Thank you for your time and effort on this. I really do appreciate it. I also really do appreciate the time, effort and expertise that has gone into all the TKL apps, not least the LAMP stack. 

I understand the basic trade offs between ease of use and security - I don't reuse passwords and only know a handful of my actual passwords, leaving a heavily encrypted password manager to handle the rest, and yes I know that has issues of its own, but that's the trade off I make for convenience.

Having said that, is it not considered a security issue to log in as root? SFTP files as root? From my admittedly limited experience with Linux, everything I've ever read boils down to "never use root".

However, I believe there are more people out there (designers learning a bit more of the development side) that would benenfit more from even a simple notice regarding default permissions as you have described above. Something on the LAMP stack page that says:

Coming from Shared Hosting or a Windows background?

In order to have a "standard FTP account" please create a new user with www-data group priviledges (2 minute guide) and change the permissions on your /var/www directory (2 minute guide). Now you SFTP to the LAMP stack appliance (2 minute guide) just as you are used to with your Windows or Shared Hosting servers.

I wouldn't mind betting there are several people in my position who have tried out the LAMP stack as a replacement for their dev environment and just given up because of the "broken" defaults or lack of information as to how to quickly and easily change it to what they're used to.

Even with making it "less secure" with these changes, I think it will be an overall win since people will beusing SFTP as you so rightly mention.

Eh, I guess I'm just so impressed with how slick the TKL stuff is in general (with Webmin, phpMyAdmin, SSH, SFTP all as standard), that it really feels clunky having to have use root for SFTP (which breaks the simple install of one of the most popular blog/CMSs) and then change the ownership (I know it's only one simple command) on the recently uploaded files.

Would still be great to get some input from someone intimately involved with the creation of the LAMP stack though.

I apologise if any of this comes across as ungrateful, I'm really, truly not.

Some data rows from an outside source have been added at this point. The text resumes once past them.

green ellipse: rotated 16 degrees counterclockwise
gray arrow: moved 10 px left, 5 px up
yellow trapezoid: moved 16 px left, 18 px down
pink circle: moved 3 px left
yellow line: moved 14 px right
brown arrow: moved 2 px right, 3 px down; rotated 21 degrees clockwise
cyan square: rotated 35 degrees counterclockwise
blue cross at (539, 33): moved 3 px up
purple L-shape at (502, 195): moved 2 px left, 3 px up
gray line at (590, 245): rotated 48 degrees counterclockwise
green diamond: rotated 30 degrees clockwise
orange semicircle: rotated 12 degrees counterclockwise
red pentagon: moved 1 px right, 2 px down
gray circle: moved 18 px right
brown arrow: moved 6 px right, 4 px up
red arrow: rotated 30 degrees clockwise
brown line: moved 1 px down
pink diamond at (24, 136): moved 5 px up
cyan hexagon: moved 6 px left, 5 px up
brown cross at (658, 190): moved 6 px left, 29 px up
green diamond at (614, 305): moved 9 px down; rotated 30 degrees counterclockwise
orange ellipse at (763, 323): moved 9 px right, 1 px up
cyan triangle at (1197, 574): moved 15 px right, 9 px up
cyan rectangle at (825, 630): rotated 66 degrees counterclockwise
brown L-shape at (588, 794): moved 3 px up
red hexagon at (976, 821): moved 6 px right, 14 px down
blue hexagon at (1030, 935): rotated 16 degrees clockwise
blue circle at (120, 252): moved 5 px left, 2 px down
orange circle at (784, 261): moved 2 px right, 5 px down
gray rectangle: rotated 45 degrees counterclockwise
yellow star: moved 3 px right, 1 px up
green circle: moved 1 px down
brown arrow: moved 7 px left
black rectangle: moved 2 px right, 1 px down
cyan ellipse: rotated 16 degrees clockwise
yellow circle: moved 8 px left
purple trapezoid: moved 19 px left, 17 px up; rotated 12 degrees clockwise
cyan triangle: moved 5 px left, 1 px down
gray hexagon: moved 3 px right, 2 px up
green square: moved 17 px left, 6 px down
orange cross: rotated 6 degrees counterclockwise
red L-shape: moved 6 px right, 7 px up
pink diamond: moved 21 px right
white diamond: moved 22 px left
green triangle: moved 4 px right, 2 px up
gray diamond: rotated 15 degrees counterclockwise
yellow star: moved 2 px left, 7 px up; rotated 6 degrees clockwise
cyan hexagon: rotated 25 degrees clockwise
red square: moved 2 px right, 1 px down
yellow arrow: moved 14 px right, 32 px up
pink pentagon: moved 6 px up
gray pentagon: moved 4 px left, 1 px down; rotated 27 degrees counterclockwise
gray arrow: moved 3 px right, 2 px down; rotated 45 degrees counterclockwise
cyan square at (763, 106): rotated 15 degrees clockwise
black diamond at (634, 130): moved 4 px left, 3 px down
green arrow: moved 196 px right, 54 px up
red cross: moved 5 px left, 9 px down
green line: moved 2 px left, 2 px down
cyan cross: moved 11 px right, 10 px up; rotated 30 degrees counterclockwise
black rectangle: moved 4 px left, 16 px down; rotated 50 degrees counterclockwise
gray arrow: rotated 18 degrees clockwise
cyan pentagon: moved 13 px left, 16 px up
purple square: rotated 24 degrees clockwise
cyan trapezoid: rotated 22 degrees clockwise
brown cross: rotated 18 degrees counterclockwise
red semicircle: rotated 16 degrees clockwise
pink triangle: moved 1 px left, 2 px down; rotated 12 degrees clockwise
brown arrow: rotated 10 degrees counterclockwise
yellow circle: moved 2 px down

I am just trying to help make things better for other less experienced users like myself. Afterall, the hard-core can look out for themselves as they already have the knowledge they require ;)

P.S. I'm going to go and try what you suggested now Jed ;)

Jeremy Davis's picture

When you put it like that you make a very good argument! I like it! :) Hopefully the core devs consider this.

In the meantime the TKL documentation can be found here: and it's a wiki so feel free to add (and/or cut & paste) some info there.

I continue to encourage the core devs to have a dedicated wiki page for each appliance (with a link somewhere really obvious) and something like what you wrote there would work really well IMO.

Good luck and if you end up creating anything new or interesting, please share :)

Luke Scammell's picture

I definitely second that call for an obviously linked wiki page per app. That would probably have solved my problems already ;)

Anyway, I tried your suggestions and while it worked initially, the built in WP plugin delete and install didn't work and started asking me for FTP details (don't exist) and as soon as I uploaded filles via SFTP (which I could now do) they defaulted to permissions that WP didn't like *sigh*.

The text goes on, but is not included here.